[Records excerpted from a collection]
--------------------------------------------------

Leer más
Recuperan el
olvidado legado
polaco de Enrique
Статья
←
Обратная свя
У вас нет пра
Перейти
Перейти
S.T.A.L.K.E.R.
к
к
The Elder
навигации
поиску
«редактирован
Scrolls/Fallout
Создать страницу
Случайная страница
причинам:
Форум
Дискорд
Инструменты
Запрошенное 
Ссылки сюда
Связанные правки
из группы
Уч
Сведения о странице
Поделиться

--------------------------------------------------

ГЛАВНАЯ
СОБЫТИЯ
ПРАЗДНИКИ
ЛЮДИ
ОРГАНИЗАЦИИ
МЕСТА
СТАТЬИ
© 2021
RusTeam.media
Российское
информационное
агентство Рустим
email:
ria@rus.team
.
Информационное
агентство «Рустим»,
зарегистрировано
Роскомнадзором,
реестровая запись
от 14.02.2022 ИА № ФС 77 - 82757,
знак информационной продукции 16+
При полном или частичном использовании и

--------------------------------------------------

## Action item
Wherever the word "Рустим" appears in a line of the data, copy that line.

## Exercise response
агентство Рустим
агентство «Рустим»,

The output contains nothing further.